A Southern correspondent said the Confederates grudgingly accepted it as a drawn battle only “because they had not in their usual style got the enemy to running.” Militarily it was a day of wrenching missed opportunities. But in fact no battle of the Civil War—not Gettysburg, not Vicksburg, not Missionary Ridge—was in the end more meaningful than Antietam. Neither of the two army commanders—Robert E. Lee and George B. McClellan—had planned to fight this battle where and when they did. Two weeks earlier, Lee had led his Army of Northern Virginia across the Potomac into western Maryland to fight a showdown battle on ground of his choosing in Maryland or Pennsylvania. General Lee, according to the notes of a postwar interviewer, said he intended to “have had all my troops reconcentrated on the Md. side, stragglers up, men rested & I intended then to attack McClellan, hoping the best results from state of my troops & those of enemy.” General McClellan was more inclusive and less definite: “Again I have been called upon to save the country,” he wrote his wife on September 5; “the case is desperate, but with God’s help I will try unselfishly to do my best & if he wills it accomplish the salvation of the nation.”

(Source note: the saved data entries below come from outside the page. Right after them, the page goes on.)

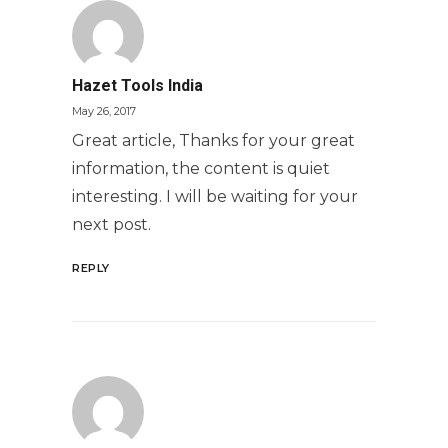
Hazet Tools India
May 26, 2017
Great article, Thanks for your great
information, the content is quiet
interesting. I will be waiting for your
next post.
REPLY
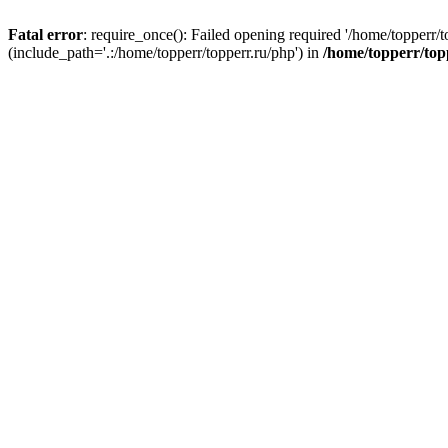
Fatal error
: require_once(): Failed opening required '/home/topperr/t
(include_path='.:/home/topperr/topperr.ru/php') in
/home/topperr/top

Lee was on a winning streak. In the late spring, in the titanic Seven Days Battles on the Virginia Peninsula, he drove McClellan and his Army of the Potomac away from the gates of Richmond. By September Lee was at the gates of Washington, having roundly defeated a second Union army under John Pope in the Second Battle of Bull Run. Lee cast his eyes north. He regarded a short war as the Confederacy’s best route to victory, and he wrote Jefferson Davis that now was the time to propose to the United States “the recognition of our independence … when it is in our power to inflict injury upon our adversary.” He intended to deliver that injury on Northern soil against the North’s principal army. He hoped that his army, simply by the act of invading Northern soil, would influence the approaching midterm elections and increase support for a Northern peace party.

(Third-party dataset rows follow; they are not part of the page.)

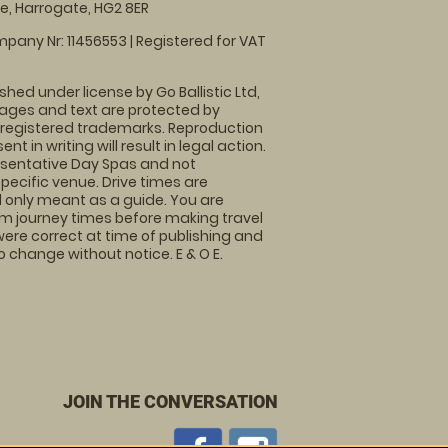
, Harrogate, HG2 8ER
pany Nr: 11456553 | Registered for VAT
shed under license by Go Ballistic Ltd,
images and text are protected by
 registered trademarks. Reproduction
nt in writing will result in legal action.
sentative Day Spas and not
specific venue. Drive times are
only meant as a guide. You are
rm journey times before making travel
 were correct at time of publishing and
 change without notice. E & O E.
JOIN THE CONVERSATION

That first week of September found the Lincoln administration caught up in a command crisis. In August McClellan had been ordered up from the peninsula to combine his army with Pope’s to counter Lee’s advance. But the Young Napoleon (as the press dubbed McClellan) clung to his Peninsula Campaign. He despised John Pope and willfully dragged his feet, holding back two army corps that could have made the difference in Pope’s fight at Bull Run. This conduct infuriated the president. “Unquestionably he has acted badly toward Pope!” he told his secretary. “He wanted him to fail. That is unpardonable.” But he added, “He is too useful now to sacrifice.” Against his cabinet, which petitioned him to sack McClellan, against even his own best instincts, Lincoln replaced Pope with McClellan and gave him command of the combined armies. The deciding factor was the demoralized state of the troops. It was feared that just now the army would not fight for anyone but the Young Napoleon.
The modern term “charismatic” nicely describes George McClellan. His men admired him, and he cultivated their admiration with grand reviews and ringing proclamations. He was a scholar of the Napoleonic Wars (studied in the original French) and struck Napoleonic poses. Yet on the peninsula he was not to be seen on the battlefields. “Curiously enough,” wrote soldier-historian Francis W. Palfrey, “there was almost always something for McClellan to do more important than to fight his own battles.” The pending battle in Maryland would be a first for the Young Napoleon. McClellan’s particular skill was military organization, now apparent in his gathering up of the disparate commands from the disastrous Second Bull Run campaign, reorganizing and refitting them, and restoring morale. In a remarkably short time the reconstituted Army of the Potomac was ready to fight again. Reports placed the Confederate army at Frederick in Maryland, and McClellan set his own army in motion to follow. He moved with great circumspection. By his accounting, he was (once again) heavily outnumbered—the Confederates, he claimed, were 120,000 strong, surpassing his army by at least 30,000 men.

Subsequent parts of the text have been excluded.